I watch a lot of SF movies and television shows and grow annoyed with missed chances at depth. I’m especially an un-fan of the idea that alien races all have a monoculture. Like on Star Trek, when they go to alien planets, they generally deal with one government, one group of people, one culture, as if that planet is made up of one huge, happy group who work together and have no internal differences. To be fair, Star Trek also paints earth with this brush — in the future all humans are one culture: American!

I also take issue with the notion that should aliens come to this planet, their first stop would be the White House. One thing I love about Doctor Who is how UK-centric it is. When the aliens come to earth in the Whoniverse, their first stop is Downing Street. Love it! Of course, it’s the same problem, but as an American, I appreciate the fresh outlook.

So I started thinking about what it would be like if the aliens that came here had the same problems we have — fighting between groups and cultures and such, also sketchy colonial attitudes. I also thought it would be nice to show that they wouln’t necessarily come to America first, or, if they did, it wouldn’t be because they think we’re superior.

Was this story a particularly challenging one to write? If so, how?

Getting the voice right was a big challenge. And modifying the text a bit to note the change in our real life political climate.

Most authors say all their stories are personal. If that’s true for you, in what way was this story personal to you?

I’ve made a point of setting stories in Ohio for the past few years because I grew up there and I have a lot of mixed feelings about it. Until this last election it was a solidly red state as far as national politics, but internally there’s a lot of complexity. And while I did my best to get as far away as soon as I could, I have never been able to paint Ohio as a lost cause, a hick state, or the den of conservative evil that people from the coasts or even the southwest tend to do. One of the reasons for giving my character the voice he had and explicity setting the story in Ohio was to challenge that stereotype on the way to poking some other tropes.

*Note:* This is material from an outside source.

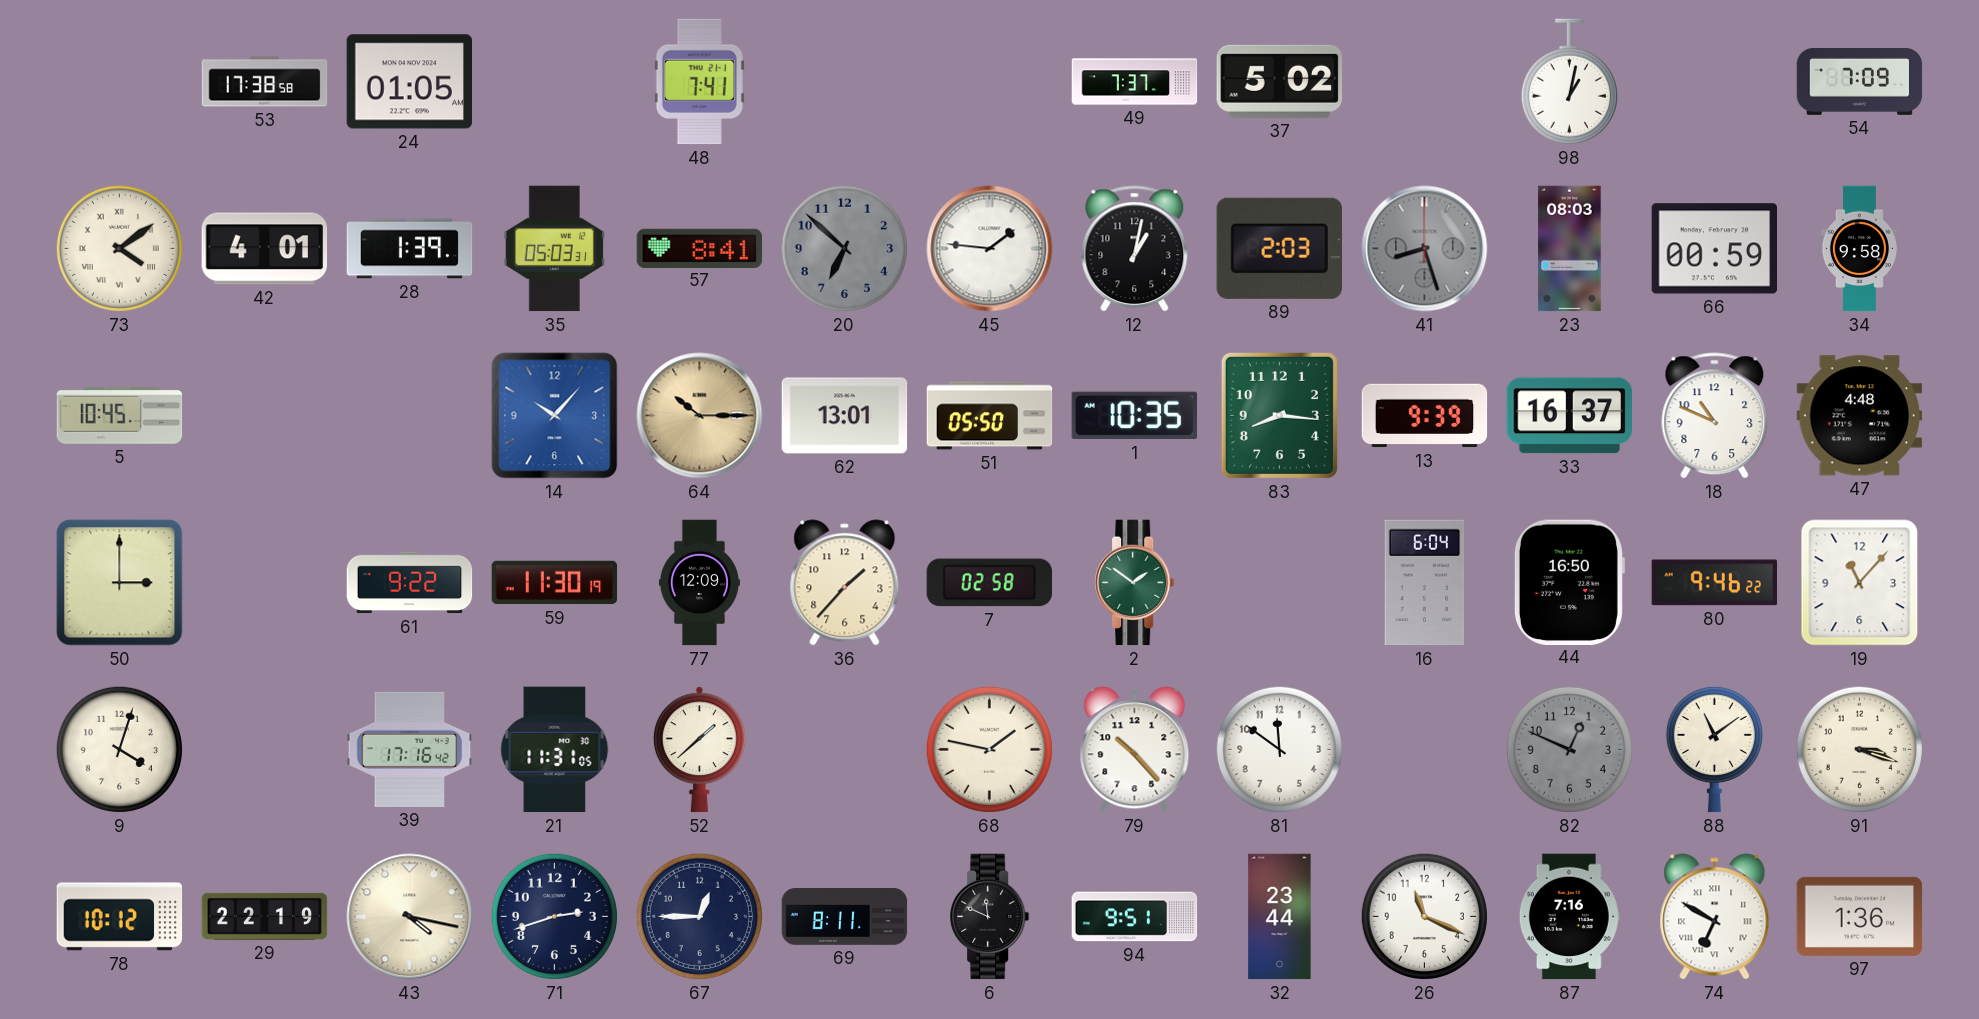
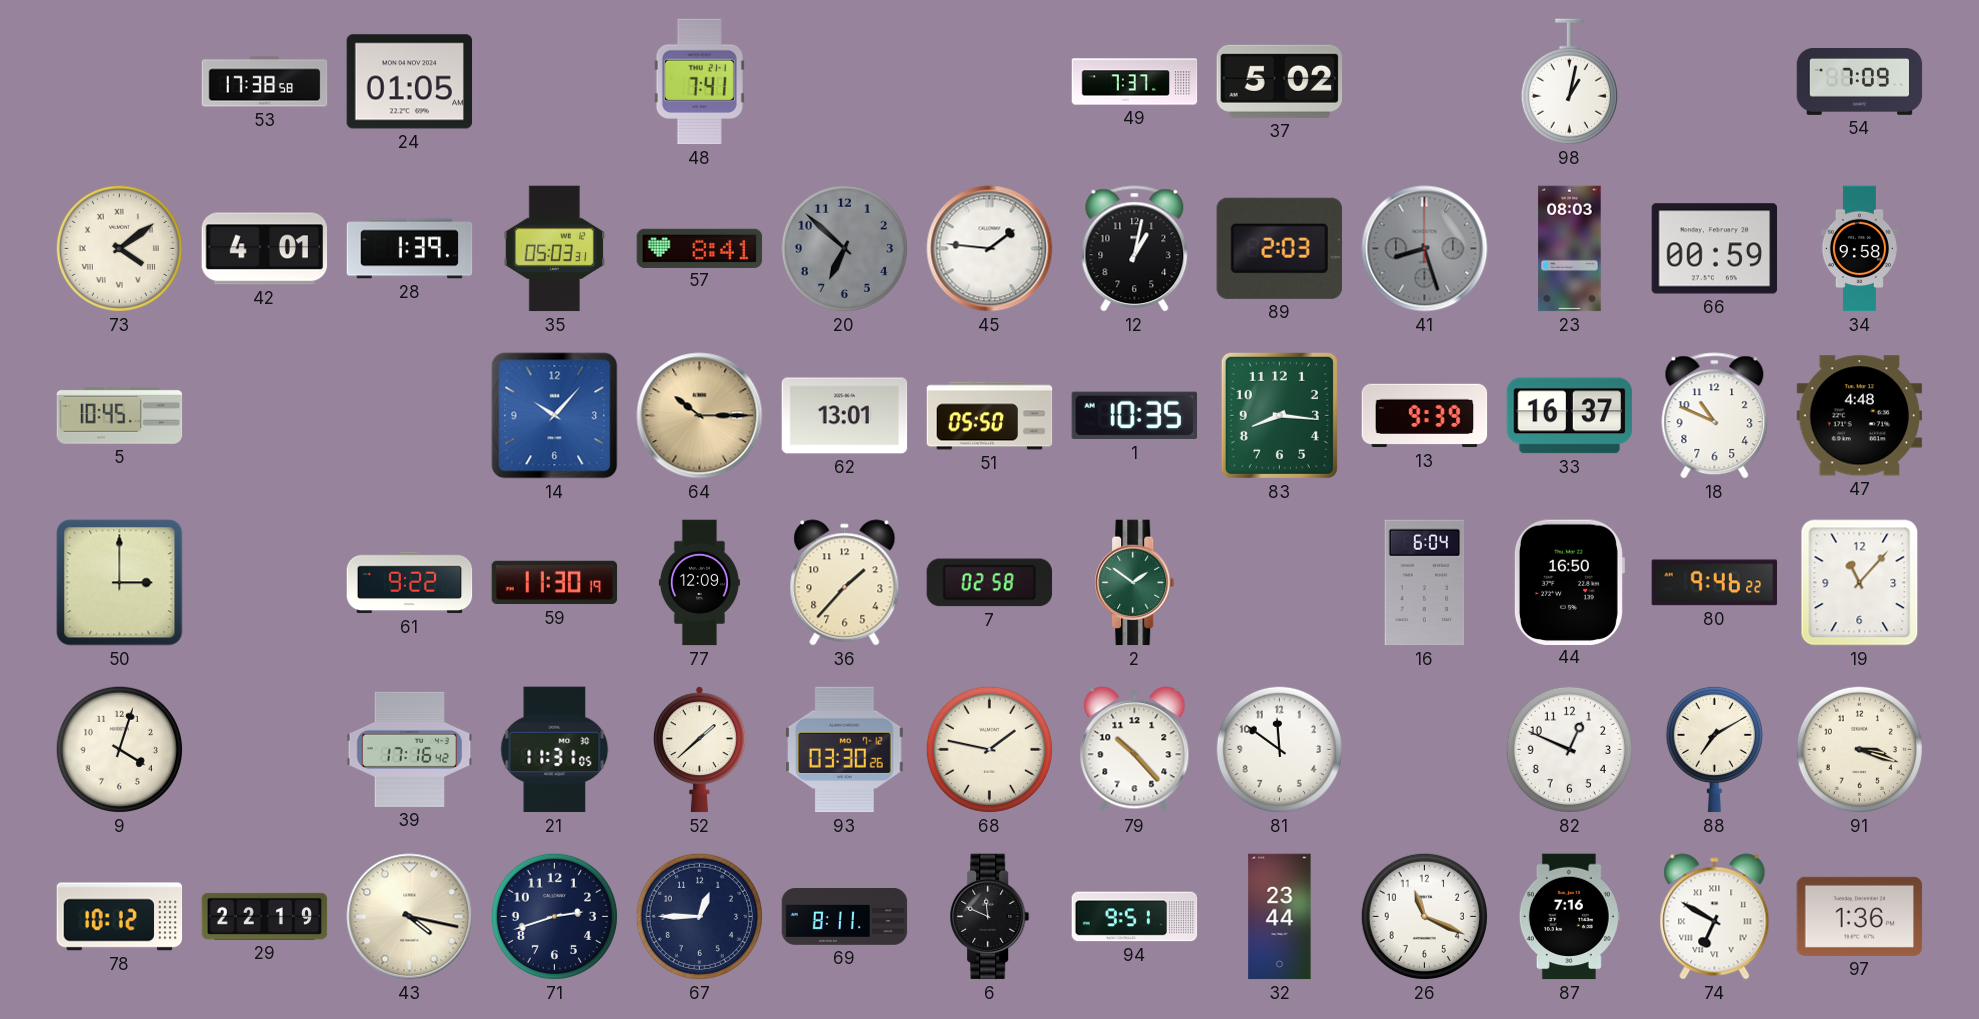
93: none -> 03:30
82 dial: grey -> white
88: 11:09 -> 7:10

What is the appeal of this type of fiction–stories that take place in interstellar societies? Why do so many writers–or you yourself–write about it? Why do readers and film viewers love it so much?

For me, I just like the idea that someday people will have a bigger stage to play out our dramas on. I also like the idea that though having to deal with intergallacticness will change us, in many ways we’ll stay the same. I’m also a huge culture geek, and I live for the stories and epiodes and movies where I’m shown a truly interesting culture and, even better, that culture is not made out to be inferior to our own.

Also, as with most SF, it’s a great way to explore the problems we face without having to be direct about it. We haven’t moved on much from that classic Star Trek episode with the two-toned people fighting to extinction over “nothing” (which is everything).

What are some of your favorite examples of interstellar SF, and what makes them your favorites?

I have always loved how messy and complicated the Star Wars universe is. I also always mean to read more of LeGuin’s Hainish novels, because the world she spins there is so deep and interesting.

Anything else you’d like to add?

Visual media first showed me the possibility of traveling to other worlds, but fiction has always been better at making me think about the real implications of doing so.